FWIW, I have implemented a query-able stand-alone web server that keeps all of the wikidata property-item-links in memory. This uses the wikidata dumps which appear to be rather frequent. I'll try do deploy a test version on wikilabs (once I figure out how all that works); it seems to be more favourable to such services than the toolserver.

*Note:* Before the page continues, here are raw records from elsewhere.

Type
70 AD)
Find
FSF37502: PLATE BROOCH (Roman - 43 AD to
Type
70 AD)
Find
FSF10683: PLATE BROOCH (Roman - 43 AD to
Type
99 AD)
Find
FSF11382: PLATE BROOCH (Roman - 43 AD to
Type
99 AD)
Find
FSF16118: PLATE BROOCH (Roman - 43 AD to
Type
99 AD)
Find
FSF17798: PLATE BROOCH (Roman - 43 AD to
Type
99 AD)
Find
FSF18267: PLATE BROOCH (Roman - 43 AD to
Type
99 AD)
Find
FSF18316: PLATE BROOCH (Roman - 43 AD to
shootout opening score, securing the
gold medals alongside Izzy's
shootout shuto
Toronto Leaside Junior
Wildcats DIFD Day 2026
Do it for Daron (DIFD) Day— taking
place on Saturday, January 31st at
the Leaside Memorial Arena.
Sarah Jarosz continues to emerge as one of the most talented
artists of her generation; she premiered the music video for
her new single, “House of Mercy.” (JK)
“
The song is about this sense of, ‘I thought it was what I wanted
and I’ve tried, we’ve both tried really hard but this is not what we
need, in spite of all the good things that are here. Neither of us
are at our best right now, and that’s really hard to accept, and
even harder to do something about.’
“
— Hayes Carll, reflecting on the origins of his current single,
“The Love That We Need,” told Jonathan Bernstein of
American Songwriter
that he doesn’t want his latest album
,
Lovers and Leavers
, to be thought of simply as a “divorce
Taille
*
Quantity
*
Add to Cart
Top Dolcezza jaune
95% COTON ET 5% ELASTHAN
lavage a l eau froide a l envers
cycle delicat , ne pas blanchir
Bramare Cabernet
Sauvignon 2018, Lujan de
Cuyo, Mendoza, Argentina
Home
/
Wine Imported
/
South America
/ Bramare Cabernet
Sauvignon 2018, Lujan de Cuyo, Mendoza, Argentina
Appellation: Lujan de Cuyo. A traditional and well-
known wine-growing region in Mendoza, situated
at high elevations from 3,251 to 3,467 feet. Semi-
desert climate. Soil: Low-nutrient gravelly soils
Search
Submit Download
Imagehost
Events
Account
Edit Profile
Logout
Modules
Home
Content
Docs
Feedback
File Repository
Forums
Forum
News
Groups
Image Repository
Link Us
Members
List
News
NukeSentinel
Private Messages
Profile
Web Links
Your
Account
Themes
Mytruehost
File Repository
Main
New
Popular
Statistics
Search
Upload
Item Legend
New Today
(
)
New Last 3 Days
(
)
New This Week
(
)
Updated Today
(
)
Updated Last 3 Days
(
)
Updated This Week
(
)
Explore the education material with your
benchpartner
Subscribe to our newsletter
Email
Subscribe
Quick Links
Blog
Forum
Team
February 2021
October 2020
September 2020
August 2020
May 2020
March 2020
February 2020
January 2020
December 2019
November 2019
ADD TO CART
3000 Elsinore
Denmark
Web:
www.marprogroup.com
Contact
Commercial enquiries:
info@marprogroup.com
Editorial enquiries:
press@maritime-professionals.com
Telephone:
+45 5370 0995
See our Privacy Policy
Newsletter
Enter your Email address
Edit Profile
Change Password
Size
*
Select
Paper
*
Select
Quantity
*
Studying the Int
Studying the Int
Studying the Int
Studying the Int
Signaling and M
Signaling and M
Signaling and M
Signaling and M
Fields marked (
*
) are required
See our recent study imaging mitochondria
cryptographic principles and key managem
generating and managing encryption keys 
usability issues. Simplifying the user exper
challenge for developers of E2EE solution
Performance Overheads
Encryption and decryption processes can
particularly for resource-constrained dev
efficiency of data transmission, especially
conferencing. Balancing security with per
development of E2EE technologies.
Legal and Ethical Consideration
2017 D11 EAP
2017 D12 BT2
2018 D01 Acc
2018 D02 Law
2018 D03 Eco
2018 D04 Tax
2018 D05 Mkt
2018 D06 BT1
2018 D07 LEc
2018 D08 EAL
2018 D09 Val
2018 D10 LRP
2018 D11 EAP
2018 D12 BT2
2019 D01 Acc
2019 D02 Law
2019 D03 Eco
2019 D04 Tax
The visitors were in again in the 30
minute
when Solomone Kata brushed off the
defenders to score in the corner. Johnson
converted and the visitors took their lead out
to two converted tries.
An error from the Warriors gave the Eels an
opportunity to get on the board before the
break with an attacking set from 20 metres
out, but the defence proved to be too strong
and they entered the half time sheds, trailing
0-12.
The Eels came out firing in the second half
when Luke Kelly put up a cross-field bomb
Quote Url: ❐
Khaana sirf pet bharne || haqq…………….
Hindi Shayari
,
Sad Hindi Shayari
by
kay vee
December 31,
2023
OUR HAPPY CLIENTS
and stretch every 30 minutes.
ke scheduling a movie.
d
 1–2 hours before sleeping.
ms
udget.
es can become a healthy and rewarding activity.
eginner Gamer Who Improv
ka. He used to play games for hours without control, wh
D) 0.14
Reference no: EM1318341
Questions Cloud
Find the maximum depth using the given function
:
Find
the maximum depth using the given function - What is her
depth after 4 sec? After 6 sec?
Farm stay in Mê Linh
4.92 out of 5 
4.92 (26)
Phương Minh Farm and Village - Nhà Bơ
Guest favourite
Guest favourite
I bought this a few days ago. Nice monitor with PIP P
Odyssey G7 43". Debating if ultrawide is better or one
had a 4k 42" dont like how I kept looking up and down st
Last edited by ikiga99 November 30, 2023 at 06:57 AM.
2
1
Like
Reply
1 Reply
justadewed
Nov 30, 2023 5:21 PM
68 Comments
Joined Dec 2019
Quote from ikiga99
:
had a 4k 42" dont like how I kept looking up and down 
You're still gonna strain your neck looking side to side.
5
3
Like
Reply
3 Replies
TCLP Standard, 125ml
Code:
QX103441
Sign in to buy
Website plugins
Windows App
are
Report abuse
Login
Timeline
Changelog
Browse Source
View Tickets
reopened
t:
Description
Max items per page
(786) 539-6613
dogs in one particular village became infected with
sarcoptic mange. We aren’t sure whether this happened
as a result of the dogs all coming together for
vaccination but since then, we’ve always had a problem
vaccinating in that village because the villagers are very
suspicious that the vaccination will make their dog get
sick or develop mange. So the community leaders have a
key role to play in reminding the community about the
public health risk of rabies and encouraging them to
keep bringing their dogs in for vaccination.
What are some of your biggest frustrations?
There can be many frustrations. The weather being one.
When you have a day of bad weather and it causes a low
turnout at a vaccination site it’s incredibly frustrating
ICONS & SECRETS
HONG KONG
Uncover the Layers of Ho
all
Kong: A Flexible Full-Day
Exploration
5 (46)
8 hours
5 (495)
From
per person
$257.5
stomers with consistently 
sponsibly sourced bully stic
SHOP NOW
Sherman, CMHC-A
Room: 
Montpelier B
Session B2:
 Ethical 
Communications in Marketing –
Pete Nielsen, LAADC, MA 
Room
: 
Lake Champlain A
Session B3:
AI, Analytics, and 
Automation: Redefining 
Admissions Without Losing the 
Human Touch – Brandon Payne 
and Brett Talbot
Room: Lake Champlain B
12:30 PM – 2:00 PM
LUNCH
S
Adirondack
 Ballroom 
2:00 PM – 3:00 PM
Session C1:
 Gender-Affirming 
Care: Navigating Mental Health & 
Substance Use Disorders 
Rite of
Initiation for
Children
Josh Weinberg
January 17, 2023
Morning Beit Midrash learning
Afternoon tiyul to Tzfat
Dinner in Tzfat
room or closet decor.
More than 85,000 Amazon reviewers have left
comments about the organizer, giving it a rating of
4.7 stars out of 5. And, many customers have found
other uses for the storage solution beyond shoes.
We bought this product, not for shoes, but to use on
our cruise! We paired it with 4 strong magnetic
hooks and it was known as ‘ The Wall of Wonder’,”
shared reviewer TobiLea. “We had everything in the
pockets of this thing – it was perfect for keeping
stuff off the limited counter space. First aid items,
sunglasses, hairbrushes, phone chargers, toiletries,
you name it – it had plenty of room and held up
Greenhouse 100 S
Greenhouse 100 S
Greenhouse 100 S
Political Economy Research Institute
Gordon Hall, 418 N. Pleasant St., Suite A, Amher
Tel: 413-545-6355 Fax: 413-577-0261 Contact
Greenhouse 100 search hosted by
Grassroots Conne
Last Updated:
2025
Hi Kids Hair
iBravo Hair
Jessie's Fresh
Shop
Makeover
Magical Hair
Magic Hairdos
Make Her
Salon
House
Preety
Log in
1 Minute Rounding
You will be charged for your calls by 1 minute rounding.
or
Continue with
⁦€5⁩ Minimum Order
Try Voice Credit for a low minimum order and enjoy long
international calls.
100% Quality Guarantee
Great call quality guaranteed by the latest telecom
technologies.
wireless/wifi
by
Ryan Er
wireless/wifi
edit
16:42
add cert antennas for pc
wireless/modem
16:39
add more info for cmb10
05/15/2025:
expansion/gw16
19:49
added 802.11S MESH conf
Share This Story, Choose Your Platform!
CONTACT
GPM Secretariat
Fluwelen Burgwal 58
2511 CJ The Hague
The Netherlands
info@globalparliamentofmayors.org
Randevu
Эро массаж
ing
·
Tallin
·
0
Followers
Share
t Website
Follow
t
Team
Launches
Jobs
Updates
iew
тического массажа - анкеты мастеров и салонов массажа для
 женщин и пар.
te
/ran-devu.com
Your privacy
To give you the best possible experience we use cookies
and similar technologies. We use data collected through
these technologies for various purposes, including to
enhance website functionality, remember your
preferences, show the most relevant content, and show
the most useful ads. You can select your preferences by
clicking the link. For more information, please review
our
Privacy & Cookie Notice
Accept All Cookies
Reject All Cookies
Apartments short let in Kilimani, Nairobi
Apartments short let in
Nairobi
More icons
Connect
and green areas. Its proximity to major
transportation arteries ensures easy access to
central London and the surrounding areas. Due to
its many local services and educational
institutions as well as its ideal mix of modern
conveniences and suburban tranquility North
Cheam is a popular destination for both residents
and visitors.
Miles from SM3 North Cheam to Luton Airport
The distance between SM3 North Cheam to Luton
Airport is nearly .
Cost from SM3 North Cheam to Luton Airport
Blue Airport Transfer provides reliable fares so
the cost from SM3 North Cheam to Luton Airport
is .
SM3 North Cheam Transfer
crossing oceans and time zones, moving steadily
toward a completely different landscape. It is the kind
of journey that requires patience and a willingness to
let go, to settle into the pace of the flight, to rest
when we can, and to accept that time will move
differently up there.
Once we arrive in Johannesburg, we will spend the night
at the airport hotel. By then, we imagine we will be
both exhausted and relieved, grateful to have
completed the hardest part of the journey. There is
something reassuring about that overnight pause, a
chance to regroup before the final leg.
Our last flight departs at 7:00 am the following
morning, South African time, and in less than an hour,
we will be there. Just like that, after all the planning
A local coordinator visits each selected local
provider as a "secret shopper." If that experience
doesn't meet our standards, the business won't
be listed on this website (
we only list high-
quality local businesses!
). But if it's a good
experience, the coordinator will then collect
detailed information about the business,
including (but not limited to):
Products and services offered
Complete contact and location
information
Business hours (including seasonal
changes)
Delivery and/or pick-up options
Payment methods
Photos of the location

On Fri, Apr 19, 2013 at 9:29 AM, Platonides platonides@gmail.com wrote:
On 19/04/13 01:19, DaB. wrote:
as you may know there is a rev_text_id-field in the revision-table. This
field
points to the text-table where the actual text is – or should be.
Because the
WMF doesn’t store the text here, but only a pointer
("DB://cluster25/11458305"
for example). If you query different wikis you will see that most of
them point
to the same cluster or one with a number short by. That says me (and I
was
also told so before) that all text of all wmf-projects are stored
together.
The task would now to separate wikidata from the rest – but the
storage-area
has no clue from where a text is which makes the separating very hard.
And
there is another problem: Deleted texts are also in this area, so even
more
filtering would be needed. I very doubt that this situation will change at the TS and I also doubt
that
it will be different for WikiLabs. So I guess your best bet is the API
here.
Sincerely, DaB.
I think the only hope would be if wikidata was stored under its own cluster (for easier differenciation) and at least one server of that group (the master?) only had that (so toolserver could get its binlogs).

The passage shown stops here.